The foundational principle behind C-61 was the primacy of digital locks. When a digital lock (often referred to as digital rights management or technological protection measure) is used – to control copying, access or stifle competition – the lock supersedes virtually all other rights. The fight over the issue has pitted the tech-savvy Industry Minister Tony Clement, who has reportedly argued for a flexible implementation, against Canadian Heritage Minister James Moore, who has adopted what many view as an out-of-touch approach that would bring back the digital lock provisions virtually unchanged.
Moore has declined to comment on his position, but his approach raises some difficult questions:
1. Moore has been an outspoken critic of the extension of the private copying levy to iPods, deriding it as the iTax. He is content to leave the levy on blank CDs in place, yet the forthcoming bill is likely to block personal copying of consumer purchased CDs that contain copy-controls onto blank CDs. Why does Moore believe it is acceptable for Canadians to pay twice – once for the CD and a second time for the levy on a blank CD – and still face the prospect of violating the law?

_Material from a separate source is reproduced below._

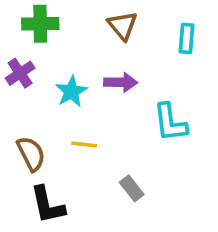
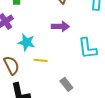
cyan star: (71, 91) -> (26, 42), moved, turned -30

2. Thousands of Canadians buy DVDs from outside the country as they seek content not typically available at home. Yet DVDs purchased in Europe, Asia, or South America do not work on Canadian DVD players. The forthcoming bill is likely to block attempts to circumvent the region coding on DVDs and thereby stop Canadians from legally viewing DVDs they have purchased. Is this consistent with Moore's pro-consumer position in other areas?
3. Documentary film makers and visual artists often use small clips from DVDs in their art. The use of those works without permission is currently permitted through the criticism and review sections of the fair dealing provision in the Copyright Act. The forthcoming bill is likely to block unlocking a DVD to use such clips, however, since the presence of a digital lock will trump fair dealing. In fact, even the much-discussed potential introduction of new artists' exceptions for parody and satire would be limited by locks. What is Moore's plan to allow Canadian creators to complete their art?

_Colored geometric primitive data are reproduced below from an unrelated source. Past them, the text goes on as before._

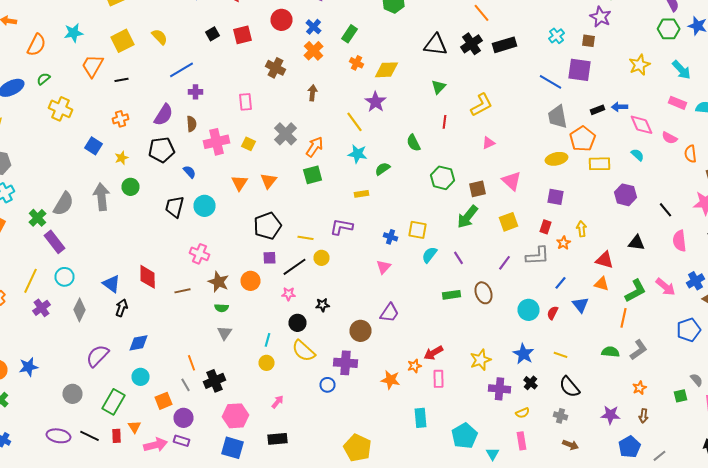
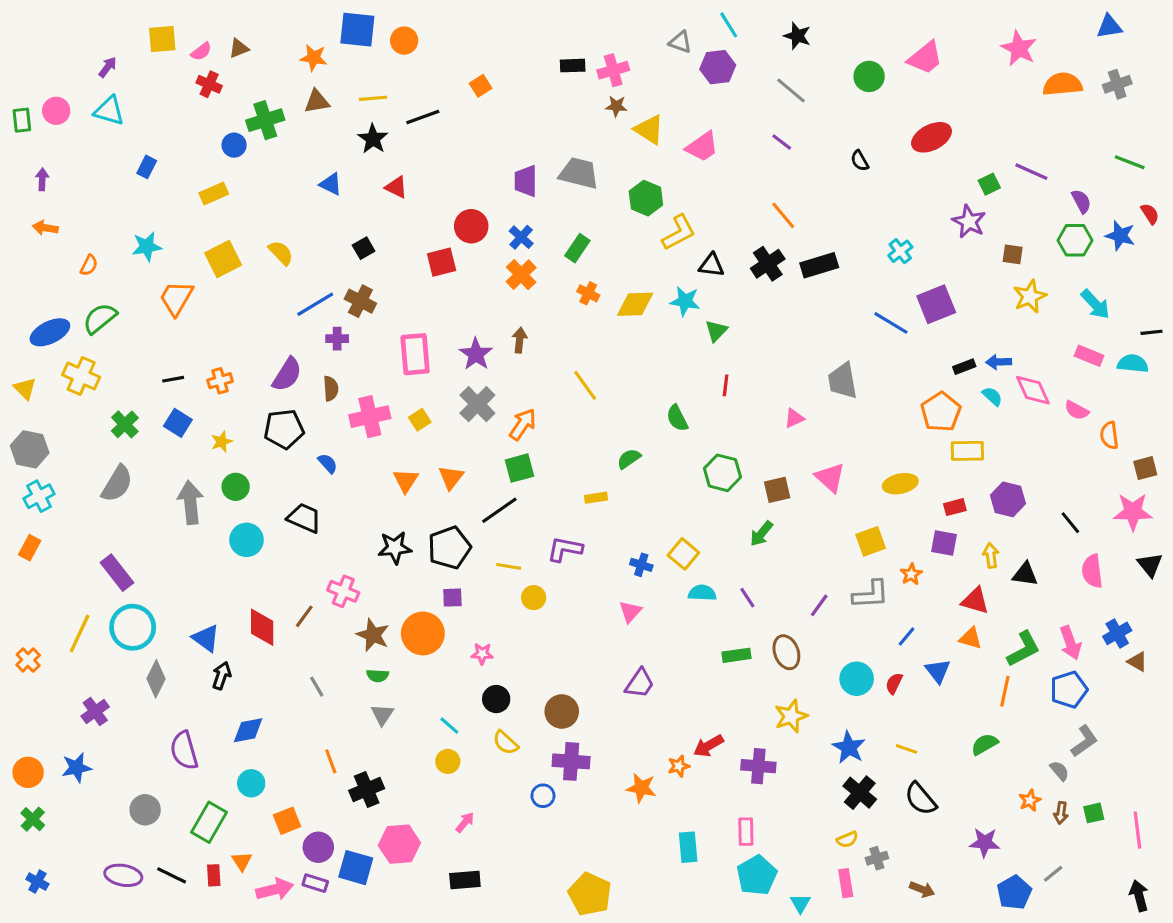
red square: (242, 35) -> (442, 262), moved
brown square: (588, 41) -> (1013, 254), moved
orange semicircle: (36, 45) -> (89, 265), size x0.6
black triangle: (436, 45) -> (711, 265), size x0.7
brown cross: (276, 68) -> (360, 301), moved
purple square: (580, 70) -> (936, 304), turned -30
green semicircle: (44, 79) -> (100, 318), size x1.6
black line: (122, 80) -> (173, 379), moved
pink rectangle: (246, 102) -> (415, 354), size x1.5
purple star: (376, 102) -> (476, 354), moved
yellow L-shape: (482, 105) -> (679, 232), moved
yellow cross: (60, 109) -> (81, 376), moved
gray trapezoid: (558, 117) -> (843, 381), moved
yellow square: (248, 144) -> (420, 420), turned 32
cyan star: (358, 154) -> (685, 301), moved
cyan semicircle: (638, 155) -> (992, 396), moved
yellow ellipse: (556, 159) -> (900, 484), moved
purple square: (556, 197) -> (944, 543), moved
gray semicircle: (64, 204) -> (117, 484), moved
cyan circle: (204, 206) -> (247, 540), moved
black trapezoid: (174, 207) -> (304, 518), turned 100
green arrow: (468, 217) -> (761, 534), size x0.7
green cross: (38, 218) -> (125, 424), moved
yellow square: (508, 222) -> (871, 541), moved
red rectangle: (546, 227) -> (955, 507), moved, turned 56
yellow arrow: (582, 229) -> (991, 555), moved
yellow square: (418, 230) -> (683, 554), turned 30
cyan semicircle: (430, 255) -> (702, 593), turned 54
black line: (294, 267) -> (499, 510), moved
cyan circle: (64, 277) -> (133, 627), size x1.5
orange circle: (250, 281) -> (423, 633), size x1.4
pink arrow: (666, 287) -> (1070, 643), turned 30
brown line: (182, 291) -> (304, 616), moved, turned -42
black star: (322, 305) -> (395, 548), moved, size x1.5
purple cross: (42, 308) -> (95, 711), moved
blue pentagon: (688, 330) -> (1069, 690), moved
brown circle: (360, 331) -> (562, 711), moved
cyan line: (268, 340) -> (449, 726), turned -64
gray L-shape: (638, 350) -> (1084, 741), moved
yellow semicircle: (304, 351) -> (506, 743), size x0.7
green semicircle: (610, 352) -> (985, 744), turned -36
purple semicircle: (98, 356) -> (184, 750), turned -60
yellow star: (480, 360) -> (791, 716), moved
pink rectangle: (438, 379) -> (746, 832), moved
gray semicircle: (696, 380) -> (1059, 771), moved
black cross: (530, 383) -> (860, 793), size x1.5
gray line: (186, 385) -> (317, 687), moved
purple cross: (500, 389) -> (758, 766), moved
gray cross: (560, 416) -> (877, 858), moved, turned -32
brown arrow: (644, 416) -> (1061, 813), moved
blue square: (232, 448) -> (356, 868), moved
gray line: (660, 456) -> (1053, 874), moved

4. The Canadian media regularly rely on the news reporting section of the fair dealing provision to use portions of audio or video without permission. The forthcoming bill is likely to render such activities violations of the law anytime a digital lock guards the audio or video. Does Moore believe this strikes a fair balance between copyright and freedom of the press?

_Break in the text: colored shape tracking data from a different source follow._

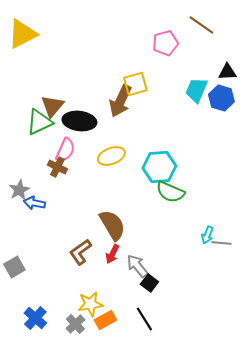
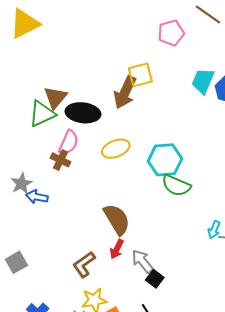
brown L-shape: (80, 252) -> (84, 264), moved

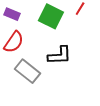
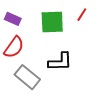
green square: (51, 16) -> (52, 22), turned -30

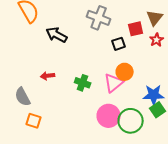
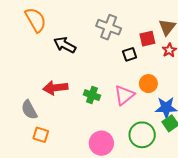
orange circle: (125, 72) -> (148, 84), moved
red arrow: (48, 76) -> (55, 88), size x1.6
pink circle: (109, 116) -> (101, 143), moved

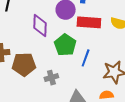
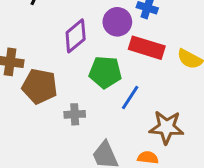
purple diamond: (40, 25) -> (76, 36), turned 35
green pentagon: (65, 45) -> (105, 72), turned 30

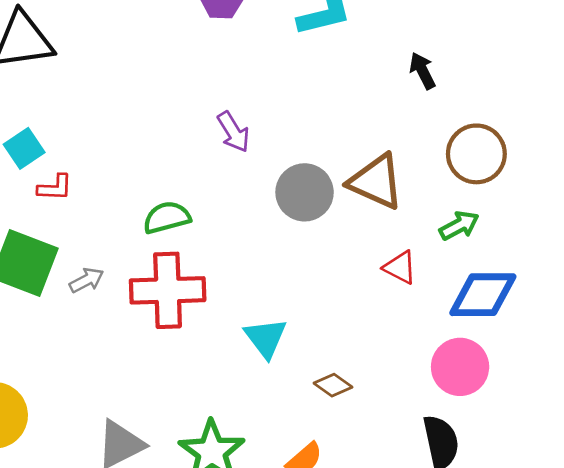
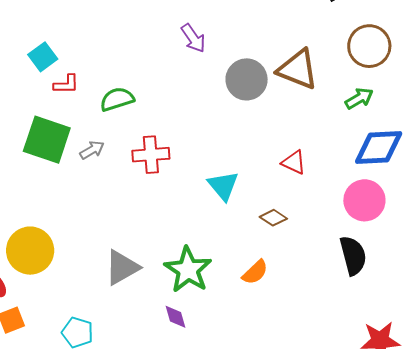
green semicircle: (167, 217) -> (117, 99), moved
red triangle: (400, 267) -> (294, 162), moved
red cross: (168, 290) -> (151, 155), size x0.7

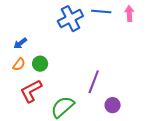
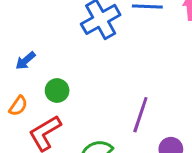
orange semicircle: (19, 64) -> (18, 106), moved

5. With the emergence of the Amazon Kindle and Apple iPad, Canadian teachers and students are facing increasing pressure to switch to electronic books. E-books offer great potential, but also frequently come with restrictive digital locks that have been used to remotely delete content from users' devices in their own homes. Given the importance of the research and private study sections in the fair dealing provision, is Moore satisfied with an approach that would hamper the use of those sections for a critical part of the education process?
6. The new copyright bill is likely to reintroduce new exceptions that legalize recording television shows (time shifting) or moving purchased content from one format to another (format shifting). While consumers will undoubtedly welcome these long overdue reforms, they will likely be contingent on the absence of any digital locks. Does Moore fear the new rights will be regularly blocked by anti-copying technologies?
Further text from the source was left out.